Aviva Investors, the London based firm, has called time on its fundraising effort for its latest UK Real Estate Recovery Fund in order to put capita to work as quickly as possible.
The company – which is the investment management arm of UK insurer Aviva – has held a third and final close on UK Real Estate Recovery Fund II on £140 million (€168 million; $231 million), short of its £250 million target.
Announcing the decision, Aviva said it was “mindful of the speed with which the real estate industry is currently moving” and decided that a delayed final close would not be in the interests of investors, despite interest in the fund coming from additional investors.
The fund was launched in September last year and it is targeting UK commercial real estate with a focus on secondary assets with a target return of between 8 and 10 percent per year net of fees. The fund is buying assets with equity and is using no debt.
Anna Rule, manager of the fund, said: “We have aimed to take advantage of the short-term opportunity in the pricing gap between secondary and prime real estate. Since launch, investment activity has already seen the purchase of 13 assets with a collective value of around £75 million. The fund has therefore deployed a significant amount at an early stage of the current cyclical upturn, thus benefiting from attractive market pricing.”

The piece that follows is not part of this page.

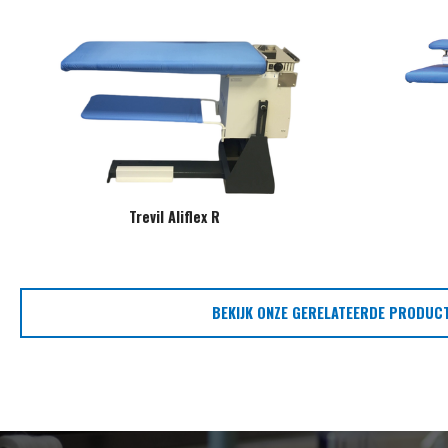
Trevil Aliflex R
BEKIJK ONZE GERELATEERDE PRODUC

News of the fund close comes as Aviva says it sees an improvement in the medium term prospects for European real estate. Darren Sriharan, global real estate analyst at the company, said there were “encouraging signs of resilience” in Europe’s real estate occupier and investment markets.
He added: “As the economic recovery slowly gains traction, regional occupier markets are expected to improve further. Evidence that the worst of the economic downturn is behind us is positive for rental prospects over the medium term, even if a pronounced rise in rents is unlikely.”
Noting how the investment market is also heating up, Sriharan said while demand for core markets remained robust, there had been a pronounced change in investor sentiment toward peripheral markets where a rebound in prices is set to take shape.
“Probably the most significant risk to Europe’s real-estate markets is the increasing threat of deflation and this should be monitored closely. The weakness of the financial sector remains a concern with credit conditions tight and lending to businesses still contracting,” he explained.
“We are maintaining a focus on countries where macroeconomic risks are lower such as Germany and the Nordics. Additionally, we have identified prime Irish real estate as an attractive market with the cyclical recovery well underway.”